# Newbie Needs Advice



## kitty1986 (Apr 7, 2014)

Hi all! As of now, I've never made anything other than a sugar scrub with two ingredients, but I really want to get started making all kinds of things! I'd love to sell what I make at some point, too.

So I have a few questions:

What are some must have supplies for making soaps, lotions, scrubs, shampoos, etc.?

Where (online, all I have is a Walmart in my town) do you buy supplies, like EO's?

Does anybody make organic/all natural products? If so, what ingredients should I avoid using that are commonly suggested in a lot of recipes?


----------



## pamielynn (Apr 7, 2014)

Knowledge.. you need knowledge first  Visit Susan's blog - she has a wealth of information along the lines of lotions, scrubs, shampoos, etc. Scroll down the page and you'll see links to all sorts of helpful topics: http://swiftcraftymonkey.blogspot.com/p/hlb-system.html


----------



## kitty1986 (Apr 7, 2014)

Thanks  I will definitely check the links out.

If anybody makes organic stuff let me know, I'd love to have someone to contact when I have more questions!


----------



## The Efficacious Gentleman (Apr 7, 2014)

Bear in mind that anything soap based will have manufactured lye in there and most lotions (if they have water in them) will need a preservative - actual preservatives are also non-organic. Oils and so on can be fully organic, but just to keep it in the back of your mind that not everything will be utterly natural in a lot of products.


----------



## Dennis (Apr 7, 2014)

kitty1986 said:


> Thanks  I will definitely check the links out.
> 
> If anybody makes organic stuff let me know, I'd love to have someone to contact when I have more questions!



Hello and welcome to the forum.  Look around, check out the different forums.  Read the stickys at the top of the forums and you will find lots of useful forum info, for instance. at the top of the Introduction Forum there is a sticky titled "How to Search on SoapMakingForum like a Pro" and another that lists acronyms and abbreviations.  

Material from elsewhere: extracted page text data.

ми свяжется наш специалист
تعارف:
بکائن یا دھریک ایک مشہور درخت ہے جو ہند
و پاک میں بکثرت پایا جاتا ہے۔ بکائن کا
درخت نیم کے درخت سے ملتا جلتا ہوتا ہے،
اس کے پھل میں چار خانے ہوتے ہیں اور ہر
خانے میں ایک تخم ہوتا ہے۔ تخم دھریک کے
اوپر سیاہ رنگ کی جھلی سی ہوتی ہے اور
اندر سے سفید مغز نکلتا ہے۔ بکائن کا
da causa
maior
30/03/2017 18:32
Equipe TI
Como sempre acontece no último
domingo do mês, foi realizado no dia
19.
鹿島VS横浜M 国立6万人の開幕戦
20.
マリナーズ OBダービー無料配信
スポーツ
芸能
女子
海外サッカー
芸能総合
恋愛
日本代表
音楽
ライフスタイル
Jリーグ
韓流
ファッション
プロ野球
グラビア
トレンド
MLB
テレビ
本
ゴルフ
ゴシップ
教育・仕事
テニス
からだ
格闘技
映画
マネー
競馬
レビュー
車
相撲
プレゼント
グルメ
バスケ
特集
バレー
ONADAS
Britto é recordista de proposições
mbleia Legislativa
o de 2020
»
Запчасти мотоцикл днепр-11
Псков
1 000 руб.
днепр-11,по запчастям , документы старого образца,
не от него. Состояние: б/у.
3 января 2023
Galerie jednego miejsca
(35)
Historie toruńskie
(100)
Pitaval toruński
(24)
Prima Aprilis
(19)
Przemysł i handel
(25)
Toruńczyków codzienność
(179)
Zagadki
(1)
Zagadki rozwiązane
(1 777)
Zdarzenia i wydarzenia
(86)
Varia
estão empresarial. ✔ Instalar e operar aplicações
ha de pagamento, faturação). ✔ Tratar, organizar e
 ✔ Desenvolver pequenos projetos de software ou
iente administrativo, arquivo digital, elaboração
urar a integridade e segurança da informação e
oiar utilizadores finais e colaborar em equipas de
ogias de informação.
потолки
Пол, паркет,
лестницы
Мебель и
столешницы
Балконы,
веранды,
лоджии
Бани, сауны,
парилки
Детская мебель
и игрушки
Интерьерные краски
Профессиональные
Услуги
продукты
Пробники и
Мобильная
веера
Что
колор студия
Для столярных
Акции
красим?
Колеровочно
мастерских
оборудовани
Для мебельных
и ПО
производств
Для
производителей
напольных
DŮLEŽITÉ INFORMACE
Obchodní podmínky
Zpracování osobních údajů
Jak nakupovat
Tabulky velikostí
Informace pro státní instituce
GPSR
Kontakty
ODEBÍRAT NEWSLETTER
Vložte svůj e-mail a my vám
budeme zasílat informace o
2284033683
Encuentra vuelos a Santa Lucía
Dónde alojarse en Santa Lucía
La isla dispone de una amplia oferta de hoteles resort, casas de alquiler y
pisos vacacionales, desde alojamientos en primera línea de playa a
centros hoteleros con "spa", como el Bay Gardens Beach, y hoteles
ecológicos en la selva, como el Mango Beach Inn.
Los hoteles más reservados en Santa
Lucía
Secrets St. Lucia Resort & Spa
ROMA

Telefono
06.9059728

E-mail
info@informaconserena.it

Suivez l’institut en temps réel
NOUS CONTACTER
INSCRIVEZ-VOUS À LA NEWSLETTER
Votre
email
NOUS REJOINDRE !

Look around and you'll find any question you have will generally be answered by many with lots of knowledge to share.

Have fun!


----------



## kitty1986 (Apr 7, 2014)

The Efficacious Gentleman said:


> Bear in mind that anything soap based will have manufactured lye in there and most lotions (if they have water in them) will need a preservative - actual preservatives are also non-organic. Oils and so on can be fully organic, but just to keep it in the back of your mind that not everything will be utterly natural in a lot of products.



That's what I'm finding in my reading...I definitely want to keep products' shelf lives longer than a few weeks. I'm not an organic proponent but I know a lot of people are these days and thought it would be a great market to sell to. I'll just try to keep things as natural as possible while keeping them effective and useful.


----------



## The Efficacious Gentleman (Apr 7, 2014)

I think I read somewhere on the FDA guidance that a product need only contain x amount (x being the majority, but not the entirety) of organic products to be classed as organic, so if I read it right then a bit of preservative is not an issue.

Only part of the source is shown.